Ma quanto è bello seguirvi si exibart…sapere finalmente come la pensano i galleristi!!!
Complimenti a Carasi. Davvero molto interessante il suo intervento.
Eccellente dibattito in calce a questo articolo. Non ho parole!
Enormi complimenti a Massimo Carasi e al suo rintuzzare le accuse pervenutegli.
Si tratta di un gallerista che si fa vedere e parecchio pur non stando a Roma o a Milano…
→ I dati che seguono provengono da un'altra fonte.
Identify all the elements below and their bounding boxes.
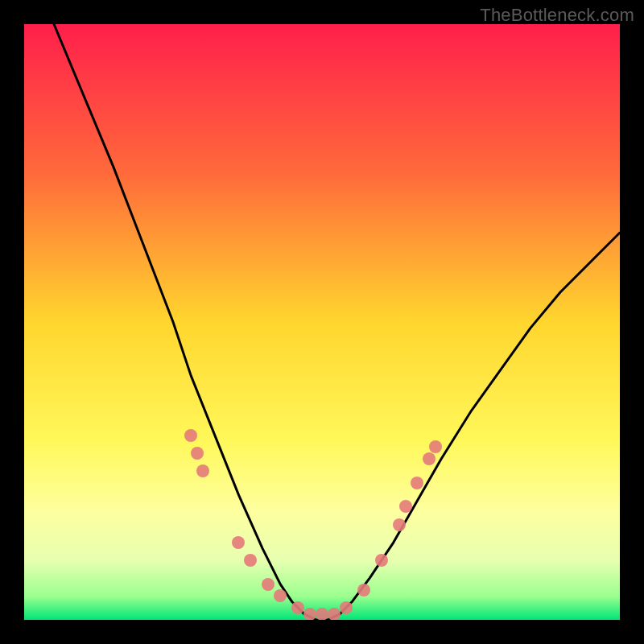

Sono daccordo col gallerista di Mantova. All’estero una polemica come questa non avrebbe neppure ragion d’essere. Però, però: i giornalisti non potevano dirlo? Perché nascondersi dietro un dito? Insomma se, come dice Carasi, i giornalisti in causa seguono con regolarità l’attività della galleria perché non lo hanno scritto nella prefazione allo speciale (2-3 righe per segnalare i casi di gallerie di proposta più significative non avrebbero fatto mica schifo) ? Siamo alle solite: il critico si serve e lavora nelle gallerie, ma si guarda bene dal farsi coinvolgere dalle logichette del mercato. Atteggiamento da paraventi!!!!